Oldest game in America
Published 9:39 am Tuesday, March 16, 2010
When Trent Chrane talks about lacrosse, the word “fast” keeps coming up in the conversation.
“Lacrosse is really fast, a mixture between soccer and basketball. It never stops,” said the 6-foot-3-inch, 200 pound midfielder for Spain Park’s lacrosse team.
Though most people in the South don’t know much about the sport, its popularity is growing in Shelby County and around the state. In lacrosse, 10 players fight for possession of a ball using long sticks with a mesh pocket on the end. Players score by getting it into the opponent’s 6 foot by 6 foot goal.
“It’s a personal game. You can do a lot of things, more than just a pass or run like in other sports. It’s fast and exciting, it’s fun to watch,” said Chrane.

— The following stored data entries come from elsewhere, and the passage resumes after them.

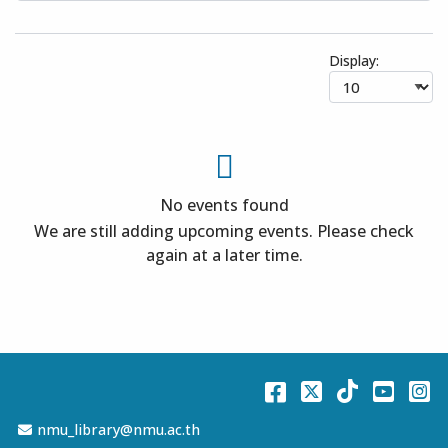
Display:
No events found
We are still adding upcoming events. Please check
again at a later time.
Facebook
Twitter
TikTok
You
I
Email Address
nmu_library@nmu.ac.th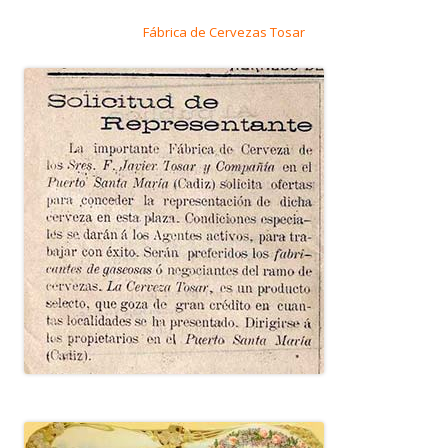
Fábrica de Cervezas Tosar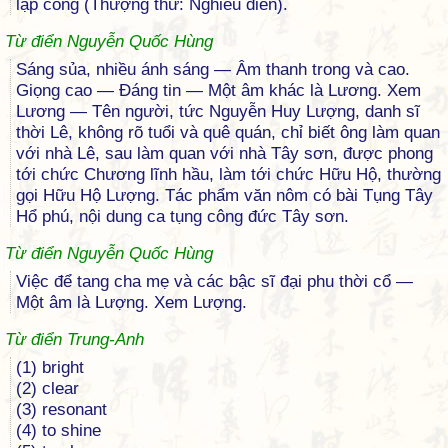
lập công (Thượng thư: Nghiêu điển).
Từ điển Nguyễn Quốc Hùng
Sáng sủa, nhiều ánh sáng — Âm thanh trong và cao.
Giọng cao — Đáng tin — Một âm khác là Lương. Xem
Lương — Tên người, tức Nguyễn Huy Lượng, danh sĩ
thời Lê, không rõ tuổi và quê quán, chỉ biết ông làm quan
với nhà Lê, sau làm quan với nhà Tây sơn, được phong
tới chức Chương lĩnh hầu, làm tới chức Hữu Hộ, thường
gọi Hữu Hộ Lượng. Tác phẩm văn nôm có bài Tụng Tây
Hổ phú, nội dung ca tụng công đức Tây sơn.
Từ điển Nguyễn Quốc Hùng
Việc để tang cha mẹ và các bậc sĩ đại phu thời cổ —
Một âm là Lượng. Xem Lượng.
Từ điển Trung-Anh
(1) bright
(2) clear
(3) resonant
(4) to shine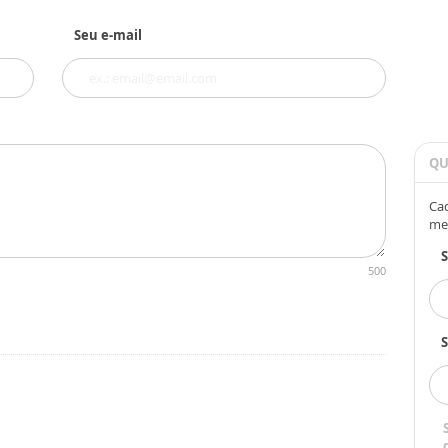
Seu e-mail
QU
Cad
me
500
S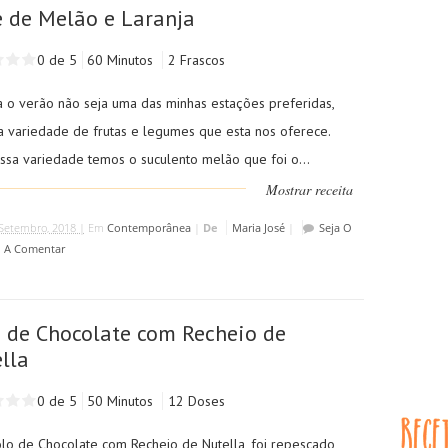
 de Melão e Laranja
0 de 5
60 Minutos
2 Frascos
 o verão não seja uma das minhas estações preferidas,
a variedade de frutas e legumes que esta nos oferece.
essa variedade temos o suculento melão que foi o...
Mostrar receita
Setembro, 2018 |
Em
Contemporânea
|
De
Maria José
|
Seja O
o A Comentar
 de Chocolate com Recheio de
lla
0 de 5
50 Minutos
12 Doses
olo de Chocolate com Recheio de Nutella, foi repescado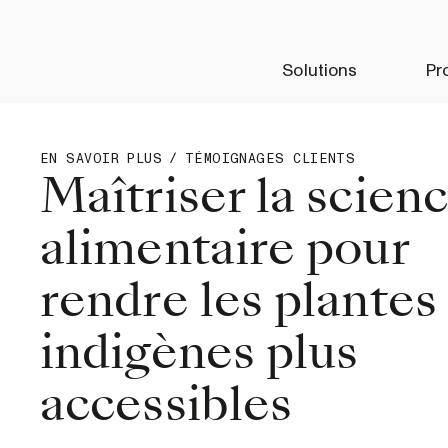
Solutions
Pr
EN SAVOIR PLUS
/
TÉMOIGNAGES CLIENTS
Maîtriser la scien
alimentaire pour
rendre les plantes
indigènes plus
accessibles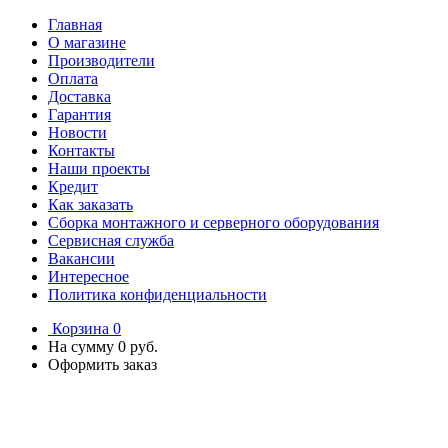
Главная
О магазине
Производители
Оплата
Доставка
Гарантия
Новости
Контакты
Наши проекты
Кредит
Как заказать
Сборка монтажного и серверного оборудования
Сервисная служба
Вакансии
Интересное
Политика конфиденциальности
Корзина
0
На сумму
0 руб.
Оформить заказ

Lacrosse positions include defense, attackmen and midfielders, plus a goalie.
“Defense players are usually huge and they have longer sticks. The attackmen are smaller and quick, and the midfielders vary in size. They do everything and have to be fast,” said Chrane.
Lacrosse is recognized as the oldest sport in America, dating as far back as the 1400s as a game played by Native Americans. When the French came to America in the 1600s and witnessed the sport, they gave it the name lacrosse after the cross-like sticks used in the game.
“Warriors played it to get tougher and to train for war,” said Chrane. “They used wooden sticks and no pads.”
Modern players wear gloves, elbow and arm pads, shoulder pads and helmets to protect themselves for all the contact allowed in lacrosse, which Chrane said can get pretty violent.
Chrane has played lacrosse for four years, ever since Coach Dan Jordan recruited him for Spain Park’s first team as a freshman.
“He’s a mastermind at lacrosse,” said Chrane. “He’s always pushed me and practiced with me to make me a better player.”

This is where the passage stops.